**Exercise description**
Would you transcribe the listing exactly as it stands, minus any images?
_ _ _
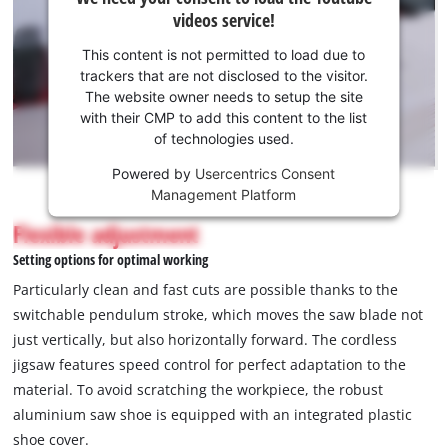
need
videos service!
your
consent
This content is not permitted to load due to
to load
trackers that are not disclosed to the visitor.
the
The website owner needs to setup the site
Youtube
with their CMP to add this content to the list
of technologies used.
service!
Powered by
Usercentrics Consent
This
Management Platform
content
is
Flexible adjustment
not
Setting options for optimal working
permitted
to
Particularly clean and fast cuts are possible thanks to the
load
switchable pendulum stroke, which moves the saw blade not
due
just vertically, but also horizontally forward. The cordless
to
jigsaw features speed control for perfect adaptation to the
trackers
that
material. To avoid scratching the workpiece, the robust
are
aluminium saw shoe is equipped with an integrated plastic
not
shoe cover.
_ _ _
**Result of this task**
need
videos service!
your
consent
This content is not permitted to load due to
to load
trackers that are not disclosed to the visitor.
the
The website owner needs to setup the site
Youtube
with their CMP to add this content to the list
of technologies used.
service!
Powered by
Usercentrics Consent
This
Management Platform
content
is
Flexible adjustment
not
Setting options for optimal working
permitted
to
Particularly clean and fast cuts are possible thanks to the
load
switchable pendulum stroke, which moves the saw blade not
due
just vertically, but also horizontally forward. The cordless
to
jigsaw features speed control for perfect adaptation to the
trackers
that
material. To avoid scratching the workpiece, the robust
are
aluminium saw shoe is equipped with an integrated plastic
not
shoe cover.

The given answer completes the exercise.